Many different materials are used for container and pac […]
Many different materials are used for container and packaging, including metals, glass, wood, paper or pulp, plastics, and combinations of more than one material as composites. Most of these enter municipal waste streams at the end of their service life.
In recent years, the recycling of packaging materials has increased but the recycling rates for most plastic packaging remain low. A large number of different types of polymers, each of which may contain different processing additives such as fillers, colourants and plasticizers, are used for packaging applications. These composition complexities together with contamination during use often render recycling uneconomic compared with disposal in landfill.
Biodegradable plastics with functionalities and processabilities comparable to traditional petrochemical-based plastic have been developed for food containers and packaging applications. Typically, these are made from renewable raw materials such as starch or cellulose. Interest in biodegradable plastic food container and packaging arises primarily from their use of renewable raw materials (crops instead of crude oil) and end-of-life waste management by composting or anaerobic digestion to reduce landfilling. The disposal of packaging materials is particularly significant in view of the recent focus on waste generation and management.

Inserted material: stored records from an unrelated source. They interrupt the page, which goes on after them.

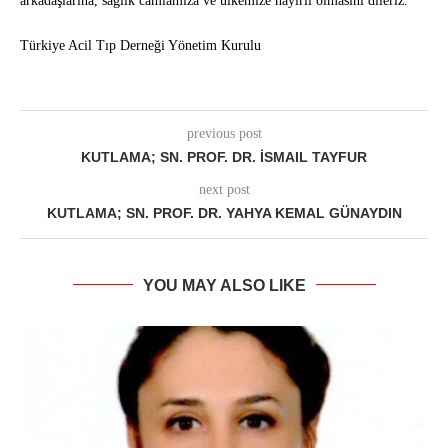
arkadaşlarına, sağlık camiamıza ve ülkemize hayırlı olmasını dileriz.
Türkiye Acil Tıp Derneği Yönetim Kurulu
previous post
KUTLAMA; SN. PROF. DR. İSMAIL TAYFUR
next post
KUTLAMA; SN. PROF. DR. YAHYA KEMAL GÜNAYDIN
YOU MAY ALSO LIKE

In addition to performance and price, biodegradable plastics must offer advantages for waste management systems in order to realize an overall benefit. This article discusses the potential impact of biodegradable plastics, with particular reference to food container and packaging. It provides an overview of the key life cycle issues that inform judgements of the benefits that such materials have relative to conventional, petrochemical-based counterparts.
Biodegradable polymers (BDPs) or biodegradable plastics refer to polymeric materials that are ‘capable of undergoing decomposition into carbon dioxide, methane, water, inorganic compounds, or biomass in which the predominant mechanism is the enzymatic action of microorganisms, that can be measured by standardized tests, in a specified period of time, reflecting available disposal condition’.
There are many technologies available for the treatment of conventional plastic food container and packaging waste from household waste, including integrated collection and incineration with energy recovery, selective combustion of plastics with high calorific value and use as a reducing agent in blast furnaces or as feedstock for recycling.
As biodegradable polymers enable a potential option for waste treatment through composting as a way to recover the materials and to produce a useful product as compost, particular attention will be given to composting biopolymers.